Joint Seminar Series 2015/16 "Diversity and Human Rights" & Special Lecture Series "Borders, Migrants and Refugees"

  • Date: Jan 20, 2016
  • Time: 02:00 PM - 04:00 PM (Local Time Germany)
  • Speaker: Moria Paz (Stanford)
  • Moria Paz is a legal scholar focusing on the intersection of minorities, immigrants, international law, and human rights. She is currently working on two books, Network or State? International Law and The History of Jewish Self-Determination (Oxford University Press, forthcoming 2016) and The Law of Strangers – Critical Perspectives on Jewish Lawyering and International Legal Thought (co-edited with James Loeffler) (Cambridge University Press, forthcoming 2016). In 2015, her paper, Between the Kingdom and the Desert Sun: Human Rights, Immigration and Border Walls was selected as one of the best works of recent scholarship relating to immigration law in a review published by Jotwell. In 2014, her paper, the Tower of Babel: Human Rights and the Paradox of Language won the Law & Humanities Interdisciplinary Writing Competition and was selected by European Journal of International Law for its New Voices selection for 2014. In 2013, her paper The Failed Promise of Language Rights, was recognized in the New Voices Panel of the American Association of International Law (ASIL) and was selected for the Junior Faculty Forum for International Law. She also won the Laylin Prize for most outstanding paper in international law awarded by Harvard Law School (2007). Her papers have appeared in multiple journals, including Harvard International Law Journal, European Journal of International Law, and the American Society of International Law. Moria Paz is a Fellow at Stanford Law School. She received her S.J.D. doctoral degree from Harvard Law School. While at Harvard, she was awarded a number of fellowships, including at the Hauser Center for Non-Profit Organizations, The European Law Research Center, and the Weatherhead Center for International Affairs. Before Harvard, she attended The School of Oriental and African Studies at The University of London (England) and Beijing Normal University (China).
  • Location: MPI-MMG, Hermann-Föge-Weg 11, Göttingen
  • Room: Library Hall
"Between the Kingdom and the Desert Sun: Human Rights, Immigration, and Border Walls"
Co-Sponsored by the Special Lecture Series: Borders, Migrants, and Refugees


For more details please contact info(at)mmg.mpg.de.

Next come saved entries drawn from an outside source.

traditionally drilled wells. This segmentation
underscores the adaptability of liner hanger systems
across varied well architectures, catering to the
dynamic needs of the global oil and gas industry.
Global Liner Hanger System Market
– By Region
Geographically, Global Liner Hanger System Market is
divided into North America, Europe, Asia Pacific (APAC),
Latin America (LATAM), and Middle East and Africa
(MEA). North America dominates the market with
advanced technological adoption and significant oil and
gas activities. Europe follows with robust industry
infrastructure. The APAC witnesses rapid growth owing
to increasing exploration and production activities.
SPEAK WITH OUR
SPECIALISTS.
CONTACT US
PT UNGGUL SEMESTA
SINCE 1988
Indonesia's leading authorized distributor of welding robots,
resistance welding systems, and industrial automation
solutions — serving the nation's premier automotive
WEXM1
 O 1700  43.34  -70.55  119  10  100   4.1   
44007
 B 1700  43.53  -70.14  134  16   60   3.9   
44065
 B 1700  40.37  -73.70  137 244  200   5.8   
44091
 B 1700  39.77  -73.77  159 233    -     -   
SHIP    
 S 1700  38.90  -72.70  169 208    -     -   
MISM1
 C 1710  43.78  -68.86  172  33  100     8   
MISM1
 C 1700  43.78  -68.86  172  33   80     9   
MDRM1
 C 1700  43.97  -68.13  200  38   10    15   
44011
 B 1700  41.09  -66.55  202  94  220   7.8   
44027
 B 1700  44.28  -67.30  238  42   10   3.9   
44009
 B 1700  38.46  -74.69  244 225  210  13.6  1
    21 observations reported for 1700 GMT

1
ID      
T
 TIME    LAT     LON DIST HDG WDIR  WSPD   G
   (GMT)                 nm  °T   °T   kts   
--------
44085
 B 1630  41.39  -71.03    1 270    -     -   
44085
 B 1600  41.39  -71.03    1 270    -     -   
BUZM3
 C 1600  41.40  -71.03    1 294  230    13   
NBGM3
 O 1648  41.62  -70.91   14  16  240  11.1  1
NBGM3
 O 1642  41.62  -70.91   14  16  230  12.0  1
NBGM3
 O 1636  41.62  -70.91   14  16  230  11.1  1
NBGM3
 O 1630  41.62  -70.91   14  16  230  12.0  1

A peculiar construction boom is in progress worldwide: border walls are being installed at an unprecedented rate in order to control unwanted immigration by poor people into wealthy countries. This paper asks why, almost a quarter of a century after the Iron Curtain came down, the walls are now going up again. It provides a provocative answer: I suggest that these separation barriers are a logical response of states to the way in which human rights law has been enforced in cases bearing on immigration. In other words, and counter-intuitively, the recent boom in border wall construction signals the success of the human rights tradition, rather than its failure to establish an alternative to territorial sovereignty. Next, I use the case study of walls to make a larger point on the intractability of the human rights regime that bears on immigration. Building on a systematic analysis of jurisprudence, the paper argues that human rights courts and quasi-judicial bodies utilize an arbitrary category – the presence of the would-be immigrant in the host country’s territory or under its effective control – to balance the policy interests of the individual non-national and the state. The result is essentially random from the perspective of both these stake holders. Walls make concrete a perverse side effect of this compromise: because the regime conflates access with territory, it disproportionately rewards strong young men who already have sufficient capacity (in age, gender, or resources) to scale the barrier, even if their predicament may not actually call for protection. But it privileges them only after they have risked themselves, and if they survive that risk. And so, at least when it comes to immigration, the human rights regime operates in effect as a natural selection mechanism. This is fundamentally unstable and unjust.